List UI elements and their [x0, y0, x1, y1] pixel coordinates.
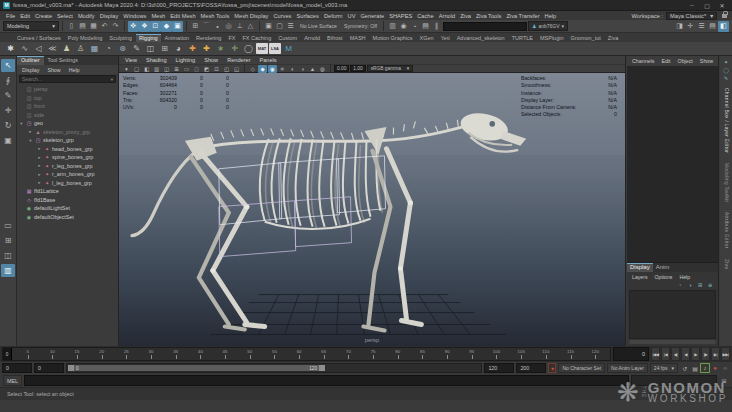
- character-set-menu[interactable]: No Character Set: [558, 363, 605, 373]
- menu-item-22[interactable]: Help: [544, 13, 558, 19]
- play-forward-button[interactable]: ▶: [691, 347, 700, 361]
- shelf-tab-17[interactable]: MSPlugin: [537, 34, 567, 42]
- menu-item-14[interactable]: UV: [347, 13, 357, 19]
- gate-mask-icon[interactable]: ◩: [202, 65, 211, 73]
- animation-start-field[interactable]: 0: [2, 363, 32, 373]
- menu-item-7[interactable]: Mesh: [150, 13, 166, 19]
- layer-list[interactable]: [629, 290, 716, 339]
- horizontal-scrollbar[interactable]: [629, 340, 716, 344]
- xray-icon[interactable]: ◍: [318, 65, 327, 73]
- shelf-tab-11[interactable]: MASH: [347, 34, 369, 42]
- shelf-tab-7[interactable]: FX Caching: [239, 34, 274, 42]
- construction-history-icon[interactable]: ☰: [285, 21, 296, 32]
- mat-shelf-button[interactable]: MAT: [256, 43, 268, 54]
- current-frame-field[interactable]: 0: [613, 347, 649, 361]
- loop-playback-icon[interactable]: ↺: [680, 363, 690, 373]
- menu-item-0[interactable]: File: [5, 13, 16, 19]
- menu-item-10[interactable]: Mesh Display: [233, 13, 269, 19]
- image-plane-icon[interactable]: ◫: [162, 65, 171, 73]
- timeline-playhead[interactable]: 0: [3, 348, 12, 360]
- toggle-outliner-icon[interactable]: ☰: [696, 21, 707, 32]
- pose-editor-icon[interactable]: ✦: [722, 58, 731, 65]
- fps-select[interactable]: 24 fps ▾: [650, 363, 678, 373]
- viewport-menu-3[interactable]: Show: [203, 57, 219, 63]
- toggle-tool-settings-icon[interactable]: ✛: [685, 21, 696, 32]
- menu-item-6[interactable]: Windows: [122, 13, 147, 19]
- outliner-tab-0[interactable]: Outliner: [17, 56, 44, 65]
- viewport-menu-4[interactable]: Renderer: [226, 57, 251, 63]
- playback-end-field[interactable]: 120: [484, 363, 514, 373]
- shelf-tab-9[interactable]: Arnold: [301, 34, 323, 42]
- layer-playback-icon[interactable]: ◑: [686, 282, 694, 289]
- scale-tool[interactable]: ▣: [1, 134, 15, 147]
- layout-two-pane[interactable]: ◫: [1, 249, 15, 262]
- layout-single-pane[interactable]: ▭: [1, 219, 15, 232]
- clip-editor-icon[interactable]: ▤: [690, 363, 700, 373]
- lasso-select-tool[interactable]: ∮: [1, 74, 15, 87]
- expand-icon[interactable]: ▾: [19, 121, 24, 126]
- menu-item-18[interactable]: Arnold: [438, 13, 456, 19]
- shelf-tab-12[interactable]: Motion Graphics: [370, 34, 416, 42]
- workspace-select[interactable]: Maya Classic* ▾: [666, 12, 717, 20]
- command-input[interactable]: [24, 375, 629, 386]
- menu-item-9[interactable]: Mesh Tools: [200, 13, 231, 19]
- expand-icon[interactable]: ▸: [37, 172, 42, 177]
- output-connections-icon[interactable]: ▢: [274, 21, 285, 32]
- layer-editor-menu-2[interactable]: Help: [678, 274, 691, 280]
- menu-item-3[interactable]: Select: [56, 13, 74, 19]
- wireframe-icon[interactable]: ◇: [248, 65, 257, 73]
- maya-m-shelf-icon[interactable]: M: [282, 42, 295, 55]
- menu-item-19[interactable]: Ziva: [459, 13, 472, 19]
- go-to-end-button[interactable]: ▶▶|: [721, 347, 730, 361]
- snap-point-icon[interactable]: •: [212, 21, 223, 32]
- go-to-bind-pose-icon[interactable]: ⊛: [116, 42, 129, 55]
- minimize-button[interactable]: –: [685, 1, 699, 10]
- snap-curve-icon[interactable]: ⌒: [201, 21, 212, 32]
- view-transform-select[interactable]: sRGB gamma ▾: [367, 65, 414, 72]
- new-layer-from-selected-icon[interactable]: ⊕: [706, 282, 714, 289]
- shelf-tab-4[interactable]: Animation: [162, 34, 192, 42]
- select-mask-curve-icon[interactable]: ▣: [172, 21, 183, 32]
- outliner-item-geo[interactable]: ▾◳geo: [17, 119, 118, 128]
- open-render-view-icon[interactable]: ▥: [387, 21, 398, 32]
- outliner-tab-1[interactable]: Tool Settings: [44, 56, 82, 65]
- menu-item-5[interactable]: Display: [99, 13, 120, 19]
- outliner-item-r_leg_bones_grp[interactable]: ▸✦r_leg_bones_grp: [17, 162, 118, 171]
- go-to-start-button[interactable]: |◀◀: [651, 347, 660, 361]
- outliner-item-head_bones_grp[interactable]: ▸✦head_bones_grp: [17, 145, 118, 154]
- outliner-item-persp[interactable]: ◫persp: [17, 85, 118, 94]
- field-chart-icon[interactable]: ⊡: [212, 65, 221, 73]
- shelf-tab-2[interactable]: Sculpting: [106, 34, 135, 42]
- playback-start-field[interactable]: 0: [34, 363, 64, 373]
- render-current-frame-icon[interactable]: ◉: [398, 21, 409, 32]
- snap-view-plane-icon[interactable]: ⊥: [234, 21, 245, 32]
- ik-handle-icon[interactable]: ∿: [18, 42, 31, 55]
- render-settings-icon[interactable]: ▤: [420, 21, 431, 32]
- step-forward-frame-button[interactable]: ▶|: [711, 347, 720, 361]
- layer-editor-tab-1[interactable]: Anim: [653, 263, 673, 272]
- chevron-down-icon[interactable]: ▾: [111, 77, 115, 82]
- channel-box-body[interactable]: [627, 66, 718, 262]
- lock-camera-icon[interactable]: ▢: [132, 65, 141, 73]
- toggle-channel-box-icon[interactable]: ◧: [718, 21, 729, 32]
- lock-icon[interactable]: [722, 14, 727, 18]
- layer-editor-tab-0[interactable]: Display: [627, 263, 653, 272]
- move-tool[interactable]: ✛: [1, 104, 15, 117]
- control-circle-icon[interactable]: ◯: [242, 42, 255, 55]
- expand-icon[interactable]: ▸: [37, 163, 42, 168]
- shelf-tab-15[interactable]: Advanced_skeleton: [454, 34, 508, 42]
- menu-item-15[interactable]: Generate: [359, 13, 385, 19]
- script-editor-icon[interactable]: ⊞: [719, 376, 729, 386]
- sidebar-vertical-tab-1[interactable]: Modeling Toolkit: [724, 163, 729, 202]
- sound-icon[interactable]: ♪: [700, 363, 710, 373]
- menu-item-16[interactable]: SHAPES: [388, 13, 413, 19]
- channel-box-menu-3[interactable]: Show: [699, 58, 714, 64]
- blend-shape-icon[interactable]: ◕: [172, 42, 185, 55]
- range-slider-track[interactable]: 0 120: [66, 363, 482, 373]
- outliner-item-l_leg_bones_grp[interactable]: ▸✦l_leg_bones_grp: [17, 179, 118, 188]
- humanik-icon[interactable]: ♙: [74, 42, 87, 55]
- new-empty-layer-icon[interactable]: ⊞: [696, 282, 704, 289]
- select-mask-hierarchy-icon[interactable]: ✜: [128, 21, 139, 32]
- viewport-menu-1[interactable]: Shading: [145, 57, 168, 63]
- shelf-tab-13[interactable]: XGen: [417, 34, 437, 42]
▬▬▬
■ **THE TASK**
The result should be an exact repetition of all the records. Drop the pictures.

■ **RESULT OF THE TASK**
List UI elements and their [x0, y0, x1, y1] pixel coordinates.
- character-set-menu[interactable]: No Character Set: [558, 363, 605, 373]
- menu-item-22[interactable]: Help: [544, 13, 558, 19]
- play-forward-button[interactable]: ▶: [691, 347, 700, 361]
- shelf-tab-17[interactable]: MSPlugin: [537, 34, 567, 42]
- menu-item-14[interactable]: UV: [347, 13, 357, 19]
- gate-mask-icon[interactable]: ◩: [202, 65, 211, 73]
- animation-start-field[interactable]: 0: [2, 363, 32, 373]
- menu-item-7[interactable]: Mesh: [150, 13, 166, 19]
- layer-list[interactable]: [629, 290, 716, 339]
- horizontal-scrollbar[interactable]: [629, 340, 716, 344]
- xray-icon[interactable]: ◍: [318, 65, 327, 73]
- shelf-tab-11[interactable]: MASH: [347, 34, 369, 42]
- shelf-tab-7[interactable]: FX Caching: [239, 34, 274, 42]
- construction-history-icon[interactable]: ☰: [285, 21, 296, 32]
- mat-shelf-button[interactable]: MAT: [256, 43, 268, 54]
- current-frame-field[interactable]: 0: [613, 347, 649, 361]
- loop-playback-icon[interactable]: ↺: [680, 363, 690, 373]
- menu-item-0[interactable]: File: [5, 13, 16, 19]
- menu-item-10[interactable]: Mesh Display: [233, 13, 269, 19]
- image-plane-icon[interactable]: ◫: [162, 65, 171, 73]
- timeline-playhead[interactable]: 0: [3, 348, 12, 360]
- toggle-outliner-icon[interactable]: ☰: [696, 21, 707, 32]
- pose-editor-icon[interactable]: ✦: [722, 58, 731, 65]
- fps-select[interactable]: 24 fps ▾: [650, 363, 678, 373]
- viewport-menu-3[interactable]: Show: [203, 57, 219, 63]
- toggle-tool-settings-icon[interactable]: ✛: [685, 21, 696, 32]
- menu-item-6[interactable]: Windows: [122, 13, 147, 19]
- outliner-tab-0[interactable]: Outliner: [17, 56, 44, 65]
- viewport-menu-4[interactable]: Renderer: [226, 57, 251, 63]
- playback-end-field[interactable]: 120: [484, 363, 514, 373]
- shelf-tab-9[interactable]: Arnold: [301, 34, 323, 42]
- layer-playback-icon[interactable]: ◑: [686, 282, 694, 289]
- scale-tool[interactable]: ▣: [1, 134, 15, 147]
- layout-two-pane[interactable]: ◫: [1, 249, 15, 262]
- layout-single-pane[interactable]: ▭: [1, 219, 15, 232]
- clip-editor-icon[interactable]: ▤: [690, 363, 700, 373]
- lasso-select-tool[interactable]: ∮: [1, 74, 15, 87]
- expand-icon[interactable]: ▾: [19, 121, 24, 126]
- menu-item-18[interactable]: Arnold: [438, 13, 456, 19]
- shelf-tab-12[interactable]: Motion Graphics: [370, 34, 416, 42]
- workspace-select[interactable]: Maya Classic* ▾: [666, 12, 717, 20]
- command-input[interactable]: [24, 375, 629, 386]
- menu-item-9[interactable]: Mesh Tools: [200, 13, 231, 19]
- expand-icon[interactable]: ▸: [37, 172, 42, 177]
- output-connections-icon[interactable]: ▢: [274, 21, 285, 32]
- layer-editor-menu-2[interactable]: Help: [678, 274, 691, 280]
- menu-item-3[interactable]: Select: [56, 13, 74, 19]
- wireframe-icon[interactable]: ◇: [248, 65, 257, 73]
- maya-m-shelf-icon[interactable]: M: [282, 42, 295, 55]
- menu-item-19[interactable]: Ziva: [459, 13, 472, 19]
- go-to-end-button[interactable]: ▶▶|: [721, 347, 730, 361]
- snap-point-icon[interactable]: •: [212, 21, 223, 32]
- go-to-bind-pose-icon[interactable]: ⊛: [116, 42, 129, 55]
- minimize-button[interactable]: –: [685, 1, 699, 10]
- snap-curve-icon[interactable]: ⌒: [201, 21, 212, 32]
- view-transform-select[interactable]: sRGB gamma ▾: [367, 65, 414, 72]
- new-layer-from-selected-icon[interactable]: ⊕: [706, 282, 714, 289]
- shelf-tab-4[interactable]: Animation: [162, 34, 192, 42]
- select-mask-curve-icon[interactable]: ▣: [172, 21, 183, 32]
- outliner-item-geo[interactable]: ▾◳geo: [17, 119, 118, 128]
- open-render-view-icon[interactable]: ▥: [387, 21, 398, 32]
- outliner-tab-1[interactable]: Tool Settings: [44, 56, 82, 65]
- menu-item-5[interactable]: Display: [99, 13, 120, 19]
- outliner-item-r_leg_bones_grp[interactable]: ▸✦r_leg_bones_grp: [17, 162, 118, 171]
- go-to-start-button[interactable]: |◀◀: [651, 347, 660, 361]
- outliner-item-head_bones_grp[interactable]: ▸✦head_bones_grp: [17, 145, 118, 154]
- outliner-item-persp[interactable]: ◫persp: [17, 85, 118, 94]
- field-chart-icon[interactable]: ⊡: [212, 65, 221, 73]
- shelf-tab-2[interactable]: Sculpting: [106, 34, 135, 42]
- playback-start-field[interactable]: 0: [34, 363, 64, 373]
- render-current-frame-icon[interactable]: ◉: [398, 21, 409, 32]
- snap-view-plane-icon[interactable]: ⊥: [234, 21, 245, 32]
- ik-handle-icon[interactable]: ∿: [18, 42, 31, 55]
- render-settings-icon[interactable]: ▤: [420, 21, 431, 32]
- step-forward-frame-button[interactable]: ▶|: [711, 347, 720, 361]
- layer-editor-tab-1[interactable]: Anim: [653, 263, 673, 272]
- chevron-down-icon[interactable]: ▾: [111, 77, 115, 82]
- channel-box-body[interactable]: [627, 66, 718, 262]
- lock-camera-icon[interactable]: ▢: [132, 65, 141, 73]
- toggle-channel-box-icon[interactable]: ◧: [718, 21, 729, 32]
- lock-icon[interactable]: [722, 14, 727, 18]
- layer-editor-tab-0[interactable]: Display: [627, 263, 653, 272]
- move-tool[interactable]: ✛: [1, 104, 15, 117]
- control-circle-icon[interactable]: ◯: [242, 42, 255, 55]
- expand-icon[interactable]: ▸: [37, 163, 42, 168]
- shelf-tab-15[interactable]: Advanced_skeleton: [454, 34, 508, 42]
- menu-item-15[interactable]: Generate: [359, 13, 385, 19]
- script-editor-icon[interactable]: ⊞: [719, 376, 729, 386]
- sidebar-vertical-tab-1[interactable]: Modeling Toolkit: [724, 163, 729, 202]
- sound-icon[interactable]: ♪: [700, 363, 710, 373]
- menu-item-16[interactable]: SHAPES: [388, 13, 413, 19]
- channel-box-menu-3[interactable]: Show: [699, 58, 714, 64]
- blend-shape-icon[interactable]: ◕: [172, 42, 185, 55]
- range-slider-track[interactable]: 0 120: [66, 363, 482, 373]
- outliner-item-l_leg_bones_grp[interactable]: ▸✦l_leg_bones_grp: [17, 179, 118, 188]
- humanik-icon[interactable]: ♙: [74, 42, 87, 55]
- new-empty-layer-icon[interactable]: ⊞: [696, 282, 704, 289]
- select-mask-hierarchy-icon[interactable]: ✜: [128, 21, 139, 32]
- viewport-menu-1[interactable]: Shading: [145, 57, 168, 63]
- shelf-tab-13[interactable]: XGen: [417, 34, 437, 42]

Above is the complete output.